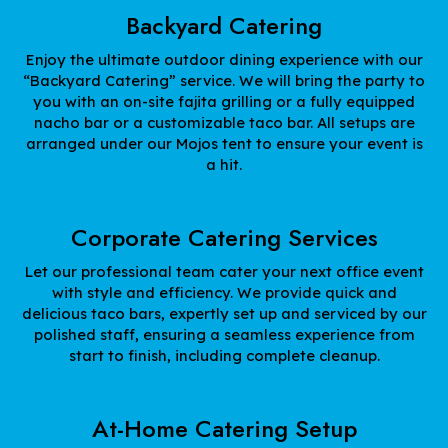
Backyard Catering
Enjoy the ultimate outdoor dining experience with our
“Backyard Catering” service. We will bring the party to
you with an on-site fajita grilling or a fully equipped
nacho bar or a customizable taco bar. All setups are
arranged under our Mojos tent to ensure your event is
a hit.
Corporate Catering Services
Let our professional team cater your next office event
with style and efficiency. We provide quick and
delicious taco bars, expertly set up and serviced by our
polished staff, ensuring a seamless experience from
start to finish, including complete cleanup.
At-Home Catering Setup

______________________________

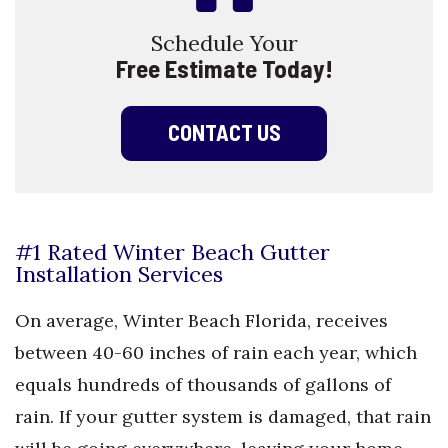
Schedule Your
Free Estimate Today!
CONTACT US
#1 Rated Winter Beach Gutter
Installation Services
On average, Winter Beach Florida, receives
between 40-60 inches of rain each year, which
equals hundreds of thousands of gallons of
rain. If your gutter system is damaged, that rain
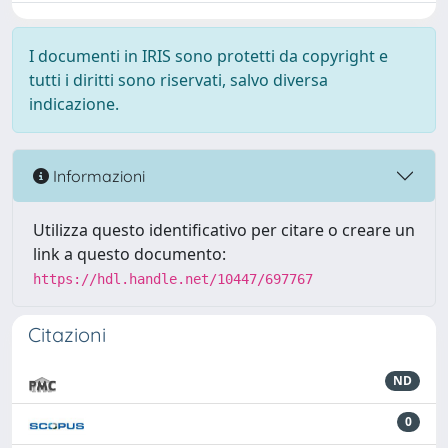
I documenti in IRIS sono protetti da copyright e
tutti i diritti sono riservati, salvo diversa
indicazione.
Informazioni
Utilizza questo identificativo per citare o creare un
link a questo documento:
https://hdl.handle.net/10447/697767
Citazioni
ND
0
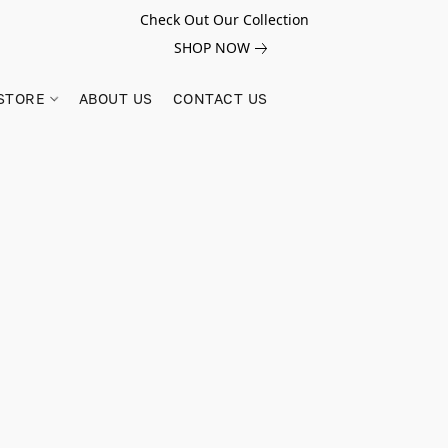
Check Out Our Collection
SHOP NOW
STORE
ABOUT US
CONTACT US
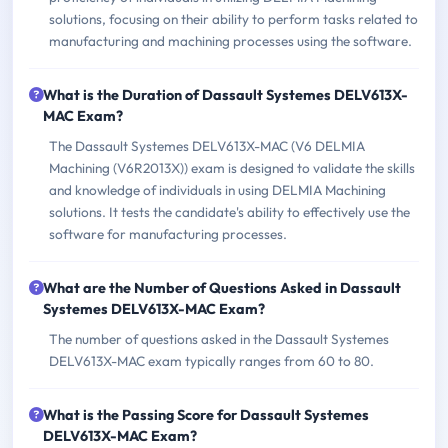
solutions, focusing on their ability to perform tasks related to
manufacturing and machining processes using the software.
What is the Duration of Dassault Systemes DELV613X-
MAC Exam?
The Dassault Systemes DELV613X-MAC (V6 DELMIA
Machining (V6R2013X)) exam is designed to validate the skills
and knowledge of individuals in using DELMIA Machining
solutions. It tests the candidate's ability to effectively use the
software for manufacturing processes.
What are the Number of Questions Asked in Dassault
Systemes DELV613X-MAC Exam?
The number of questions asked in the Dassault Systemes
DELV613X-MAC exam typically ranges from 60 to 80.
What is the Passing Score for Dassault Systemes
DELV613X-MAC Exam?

______________________________

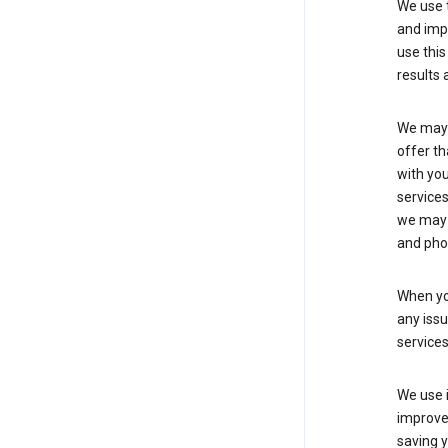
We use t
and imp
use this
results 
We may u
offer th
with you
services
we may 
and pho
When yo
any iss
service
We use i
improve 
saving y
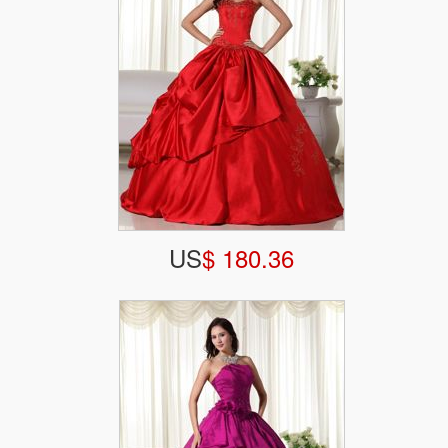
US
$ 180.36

______________________________

- Task goal -
What lines in the entries above hold "event"? Copy every one.

- Result for this exercise -
arranged under our Mojos tent to ensure your event is
Let our professional team cater your next office event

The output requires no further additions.